Lexie nunca teve lembranças sobre sua mãe Afrodite, já que ainda era bebê quando a Deusa partiu de volta para o Olimpo. Seu pai jamais conseguiu superar aquele amor todo, era completamente hipnotizado pela Deusa e isso o prejudicava até mesmo para prosseguir com outros relacionamentos amorosos. A primeira - e única - mulher que Peter apresentara à filha como sua companheira foi há dois anos e está com ela desde então. Jenny era legal, divertida e carinhosa, mas Lexie jamais conseguiu ter um olhar maternal para ela. Era simplesmente a namorada do papai e pronto, mas o que queria mesmo poder experimentar como era ter uma mãe de verdade em todos os sentidos, o que achava pouco provável.

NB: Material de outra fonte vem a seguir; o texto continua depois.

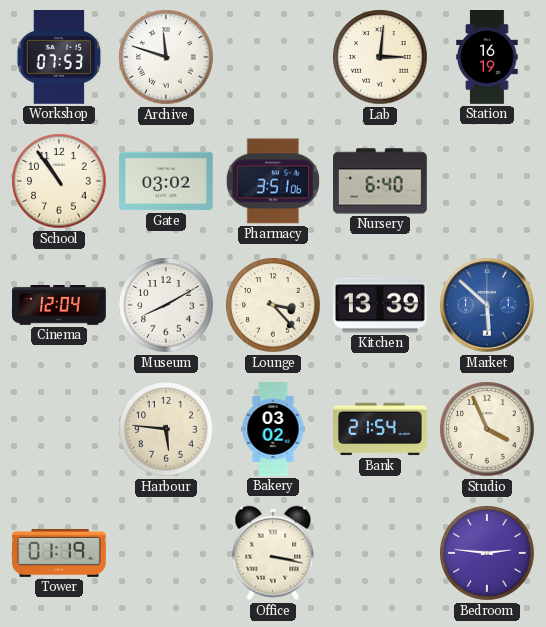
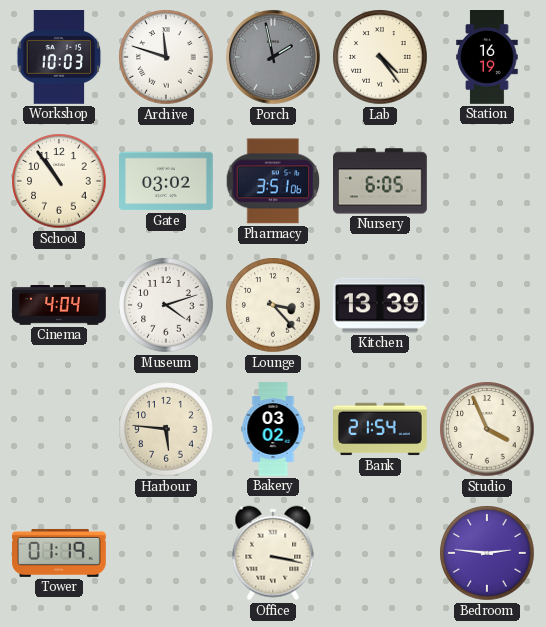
Workshop: 07:53 -> 10:03
Porch: none -> 1:58
Lab: 3:01 -> 4:24
Nursery: 6:40 -> 6:05
Cinema: 12:04 -> 4:04
Museum: 8:10 -> 4:12
Market: 5:52 -> none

Durante todo esse mês a garota se esforçou para tentar apreender todas as informações que recebia sobre si mesma, sobre seus poderes e habilidades, bem como sobre os perigos que corria e tudo que precisava saber sobre o local onde estava. Mas era muita coisa e muitas coisas ainda se emaranhavam em sua cabeça, principalmente no que tange aos traços mais marcantes dos filhos de Afrodite que Lexie, por sua vez, acreditava não ter. O que ela não sabia era que muitos garotos a observavam encantados, justamente pelo seu jeito imponente e destemido, além de sua beleza tão delicada que, ironicamente, contrastava com os traços que sua personalidade apresentava.

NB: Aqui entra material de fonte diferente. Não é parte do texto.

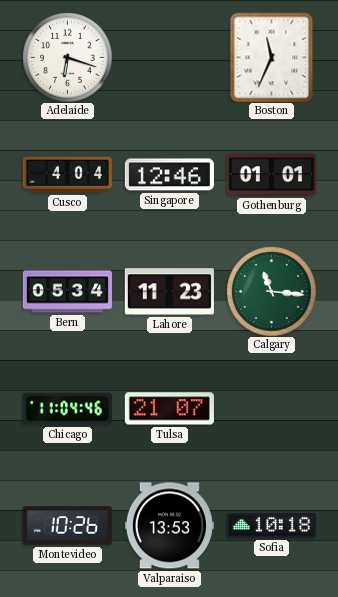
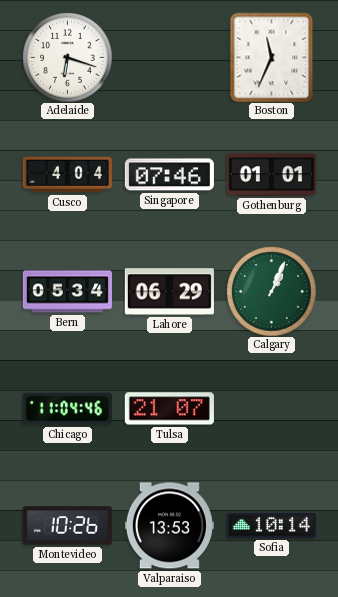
Singapore: 12:46 -> 07:46
Lahore: 11:23 -> 06:29
Calgary: 11:16 -> 1:04
Sofia: 10:18 -> 10:14
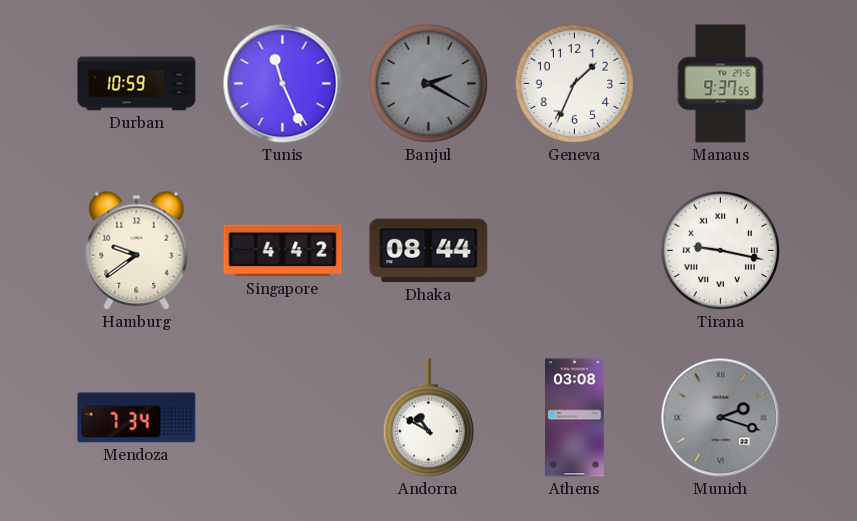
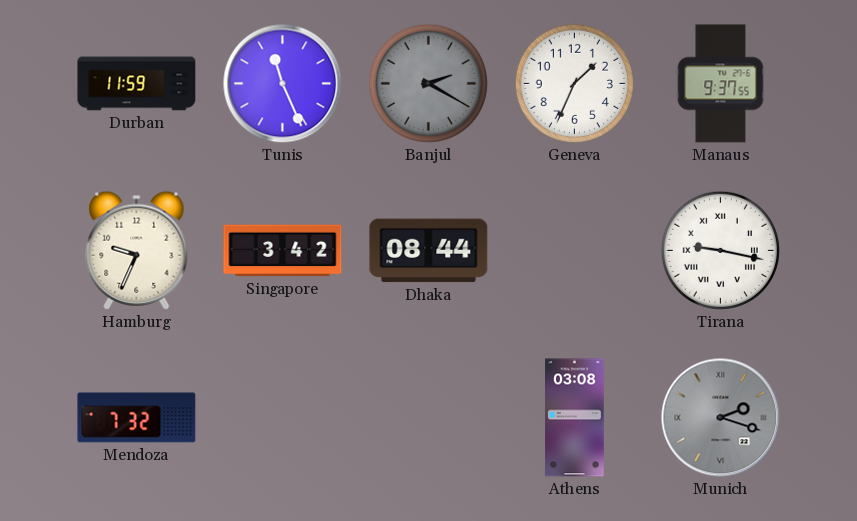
Durban: 10:59 -> 11:59
Hamburg: 9:39 -> 9:34
Singapore: 4:42 -> 3:42
Mendoza: 7:34 -> 7:32
Andorra: 10:50 -> none
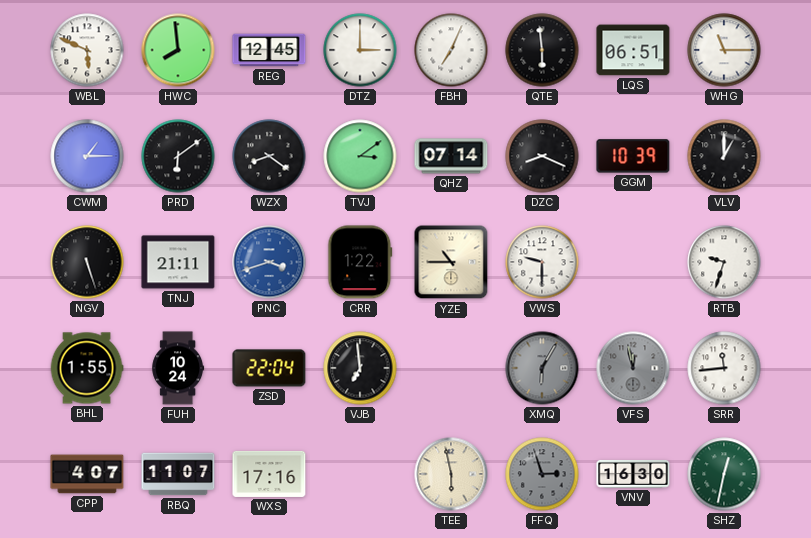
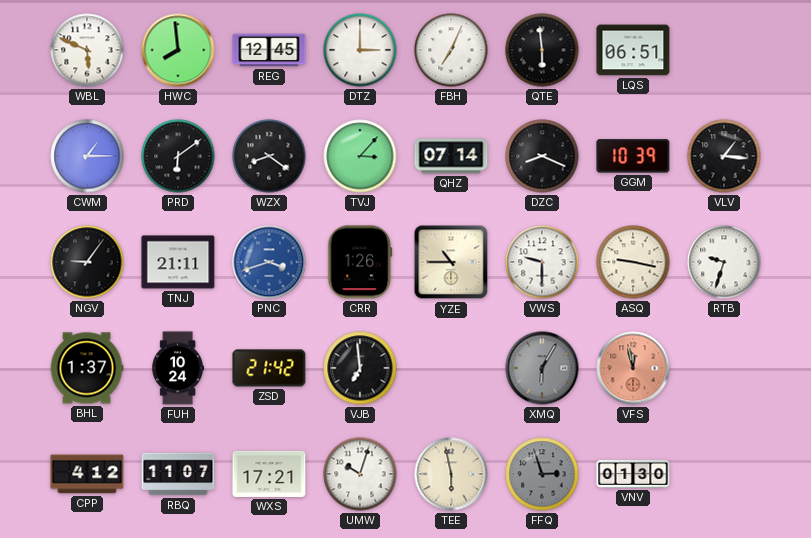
WHG: 11:15 -> none
TVJ: 3:09 -> 3:07
VLV: 1:00 -> 1:16
NGV: 5:27 -> 9:06
CRR: 1:22 -> 1:26
ASQ: none -> 9:17
BHL: 1:55 -> 1:37
ZSD: 22:04 -> 21:42
VFS dial: grey -> salmon
SRR: 11:44 -> none
CPP: 4:07 -> 4:12
WXS: 17:16 -> 17:21
UMW: none -> 10:03
VNV: 16:30 -> 01:30
SHZ: 12:32 -> none
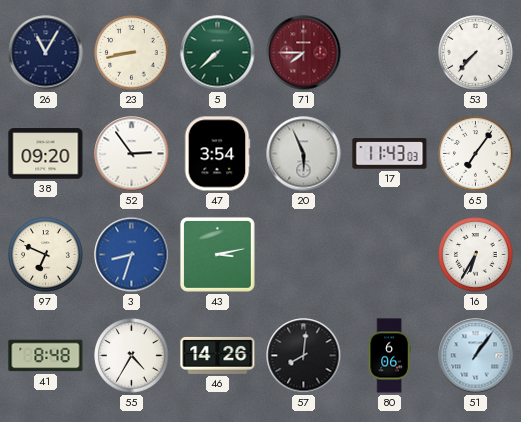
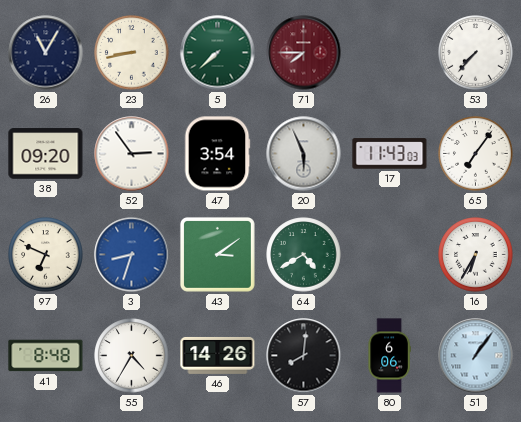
43: 3:13 -> 3:09
64: none -> 4:40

Depois de receber as boas vindas e descobrir que o garoto com quem conversava já estava ali há três anos até que se sentiu mais confortável. Afinal não era de todo tão ruim assim, ele parecia receptivo e sua visão sobre os filhos de Afrodite não a ofendia nem um pouco, já que era a mesma visão que tinha. Ouvia atenta as palavras dele e brincava com seu ioiô enquanto isso.
- Seria incoerente demais dizer que penso exatamente como você? Acho uma baboseira cultivar o exterior quando o interior é mais podre do que uma tumba. - sinalizou afirmativamente enquanto voltava o olhar para um ponto qualquer à frente. - O que quero dizer é que de nada adianta existir neste mundo louco para não buscar ser melhor, nem pra ser feliz por fazer as pessoas felizes também.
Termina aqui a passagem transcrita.